R comes with a profiler to help you optimize your code and improve its performance. In generall, it's usually a bad idea to focus on optimizing your code at the very beginning of development. Rather, in the beginning it's better to focus on translating your ideas into code and writing code that's coherent and readable. The problem is that heavily optimized code tends to be obscure and difficult to read, making it harder to debug and revise. Better to get all the bugs out first, then focus on optimizing.

Of course, when it comes to optimizing code, the question is what should you optimize? Well, clearly should optimize the parts of your code that are running slowly, but how do we know what parts those are?

This is what the profiler is for. Profiling is a systematic way to examine how much time is spent in  different parts of a program. 

Sometimes profiling becomes necessary as a project grows and layers of code are placed on top of each other. Often you might write some code that runs fine once. But then later, you might put that same code in a big loop that runs 1,000 times. Now the original code that took 1 second to run is taking 1,000 seconds to run! Getting that little piece of original code to run faster will help the entire loop.

It's tempting to think you just *know* where the bottlenecks in your code are. I mean, after all, you write it! But trust me, I can't tell you how many times I've been surprised at where exactly my code is spending all its time. The reality is that *profiling is better than guessing*. Better to collect some data than to go on hunches alone. Ultimately, getting the biggest impact on speeding up code depends on knowing where
the code spends most of its time. This cannot be done without some sort of rigorous performance analysis or profiling.

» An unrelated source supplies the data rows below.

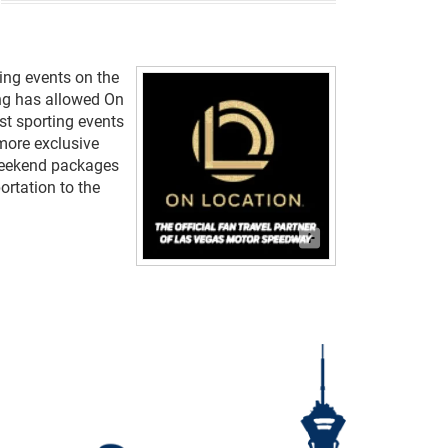
ting events on the
ting has allowed On
st sporting events
 more exclusive
weekend packages
ortation to the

> We should forget about small efficiencies, say about 97% of the time: premature optimization is the root of all evil
> ---*Donald Knuth*

The basic principles of optimizing your code are:

* Design first, then optimize

* Remember: Premature optimization is the root of all evil

* Measure (collect data), don’t guess. 

* If you're going to be scientist, you need to apply the same principles here!


## Using `system.time()`

They `system.time()` function takes an arbitrary R expression as input (can be wrapped in curly  braces) and returns the amount of time taken to evaluate the expression. The `system.time()` function computes the time (in seconds) needed to execute an expression and if there’s an error, gives the time until the error occurred. The function returns an object of class `proc_time` which contains two useful bits of information:

  - *user time*: time charged to the CPU(s) for this expression
  - *elapsed time*: "wall clock" time, the amount of time that passes for *you* as you're sitting there


Usually, the user time and elapsed time are relatively close, for straight computing tasks. But there are a few situations where the two can diverge, sometimes dramatically. The elapsed time may be *greater than* the user time if the CPU spends a lot of time waiting around. This commonly happens if your R expression involes some input or output, which depends on the activity of the file system and the disk (or the Internet, if using a network connection).

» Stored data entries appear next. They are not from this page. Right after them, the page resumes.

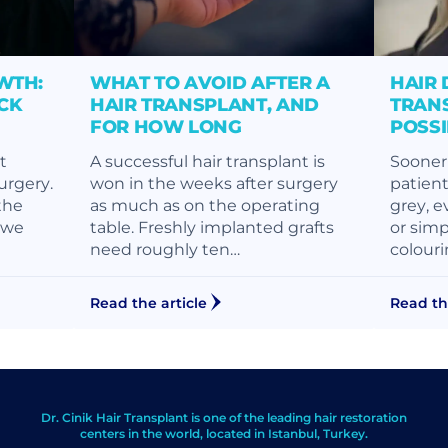
WTH:
WHAT TO AVOID AFTER A
HAIR 
CK
HAIR TRANSPLANT, AND
TRANS
FOR HOW LONG
POSS
t
A successful hair transplant is
Sooner 
surgery.
won in the weeks after surgery
patient
the
as much as on the operating
grey, e
, we
table. Freshly implanted grafts
or simp
need roughly ten…
colouri
Read the article
Read th
Dr. Cinik Hair Transplant is one of the leading hair restoration
centers in the world, located in Istanbul, Turkey.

The elapsed time may be *smaller than* the user time if your machine has multiple cores/processors (and is capable of using them). For example, multi-threaded BLAS libraries (vecLib/Accelerate, ATLAS, ACML, MKL) can greatly speed up linear algebra calculations and are commonly installed on even desktop systems these days. Also, parallel processing done via something like the `parallell` package can make the elapsed time smaller than the user time. When you have multiple processors/cores/machines working in parallel, the amount of time that the collection of CPUs spends working on a problem is the same as with a single CPU, but because they are operating in parallel, there is a savings in elapsed time.

Here's an example of where the elapsed time is greater than the user time.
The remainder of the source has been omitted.